WORK ITEM:
Give back, word for word, the line that contains "en nuestra categoría" and every line that follows it in the data below.

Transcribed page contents
== Segment start ==
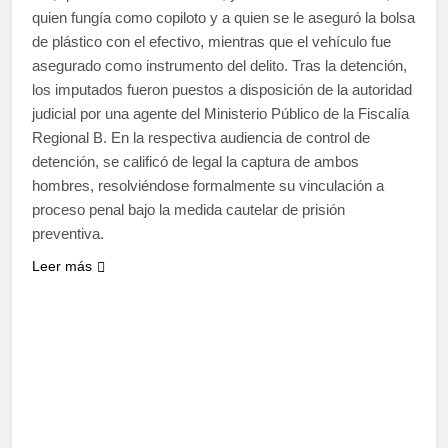
quien fungía como copiloto y a quien se le aseguró la bolsa
de plástico con el efectivo, mientras que el vehículo fue
asegurado como instrumento del delito. Tras la detención,
los imputados fueron puestos a disposición de la autoridad
judicial por una agente del Ministerio Público de la Fiscalía
Regional B. En la respectiva audiencia de control de
detención, se calificó de legal la captura de ambos
hombres, resolviéndose formalmente su vinculación a
proceso penal bajo la medida cautelar de prisión
preventiva.
Leer más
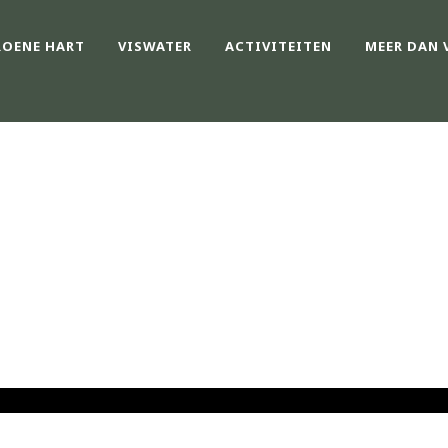
ROENE HART
VISWATER
ACTIVITEITEN
MEER DAN 
ISDAG GHV / GRO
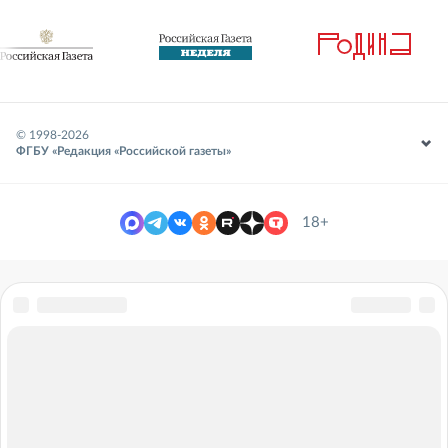
© 1998-
2026
ФГБУ «Редакция «Российской газеты»
18+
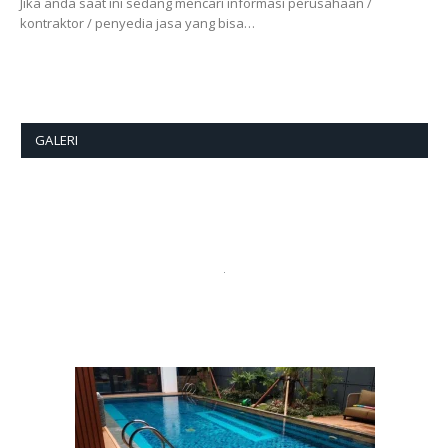
Jika anda saat ini sedang mencari informasi perusahaan /
kontraktor / penyedia jasa yang bisa…
GALERI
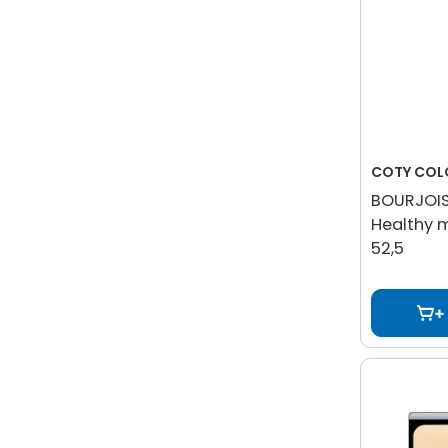
COTY COL
BOURJOIS
Healthy 
52,5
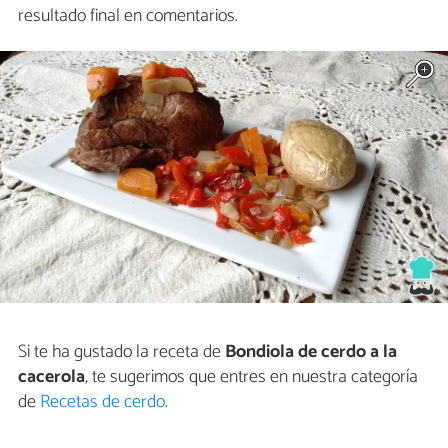
resultado final en comentarios.
Si te ha gustado la receta de
Bondiola de cerdo a la
cacerola
, te sugerimos que entres en nuestra categoría
de
Recetas de cerdo
.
== Segment end ==
COMPLETED EXERCISE:
, te sugerimos que entres en nuestra categoría
de
Recetas de cerdo
.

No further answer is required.